Cette dernière forme est la plus caractéristique chez les patients présentant un déficit immunitaire.

Un des traits caractéristiques du zona est que, de rechute en rechute dans un organisme, la gravité des symptômes diminue progressivement. Mais dans le même temps, à chaque réactivation du virus, le risque de complications augmente.

Complications après zona

En raison de l'exacerbation du zona sous n'importe quelle forme, le développement de plusieurs maladies graves est possible.

Névralgie post-herpétique

Il s'agit d'un syndrome douloureux qui persiste longtemps après la disparition des symptômes du zona. Elle peut se manifester à la fois par une douleur constante au site des éruptions cutanées et par une sensibilité accrue des zones cutanées dans les zones touchées.

Myélite transverse

Dans de nombreux cas, avec cette complication, une paralysie motrice partielle ou complète se développe.

Les complications suivantes du zona sont également connues:

  • pneumonie virale
  • hépatite
  • Syndrome de Guillain-Barré
  • Syndrome de Reye
  • myocardite
  • kératite
  • glomérulonéphrite
  • l'arthrite
  • hépatite
  • méningite séreuse
  • myélopathie aiguë
  • polyradiculoneuropathie
  • méningo-encéphalite.

La plupart des complications se développent chez les personnes immunodéprimées ou immunodéprimées, ainsi que chez les personnes âgées atteintes du zona se superposant aux manifestations d'autres maladies.

Diagnostic du zona

En pratique médicale, le zona est généralement diagnostiqué avec un examen externe du patient présentant des symptômes externes déjà exprimés.

De plus, dans la phase prodromique, le zona peut facilement être confondu avec de nombreuses maladies présentant des symptômes similaires - rhume, dyspeptique, viral. Souvent, les premiers symptômes de zona, coliques néphrétiques, appendicite aiguë, infarctus pulmonaire, angine de poitrine ou pleurésie sont diagnostiqués à tort.

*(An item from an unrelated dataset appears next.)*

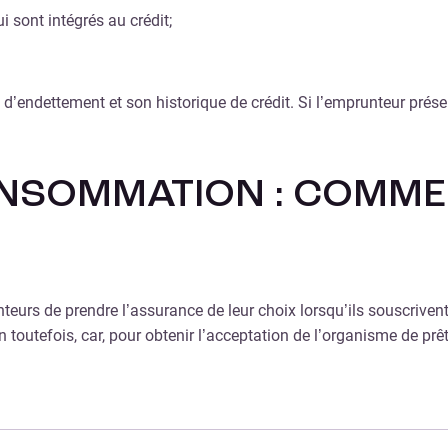
i sont intégrés au crédit;
’endettement et son historique de crédit. Si l’emprunteur présente
ONSOMMATION : COMME
urs de prendre l’assurance de leur choix lorsqu’ils souscrivent 
 toutefois, car, pour obtenir l’acceptation de l’organisme de prê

Et à l'avenir, la forme généralisée de la maladie peut être confondue avec l'eczéma, l'herpès simplex ou l'érysipèle. Par conséquent, avec de tels signes, un diagnostic plus détaillé de la maladie est nécessaire. Pour ce faire, utilisez les méthodes suivantes:

  • microscopie - le virus de la varicelle est assez gros et peut être clairement distingué, même dans un microscope optique classique.
  • Méthodes sérologiques basées sur la détermination du titre en immunoglobulines spécifiques du virus varicelle-zona.
  • Méthode d'immunofluorescence .
  • Méthode culturelle de culture du virus sur un milieu nutritif.

Néanmoins, malgré l'abondance des méthodes de diagnostic, elles sont rarement utilisées - lorsque les symptômes sont particulièrement graves, mais des doutes subsistent quant au diagnostic.

Traitement du zona: indications, médicaments, méthodes

Le traitement du zona doit être effectué dans deux directions: la suppression de l'activité du virus et le soulagement des symptômes. La procédure de traitement et l'ensemble des médicaments utilisés ne doivent être prescrits que par un médecin, car un auto-traitement inadéquat de la maladie peut être lourd de complications graves, telles que névralgie post-herpétique, insuffisance rénale et autres conséquences, notamment la mort .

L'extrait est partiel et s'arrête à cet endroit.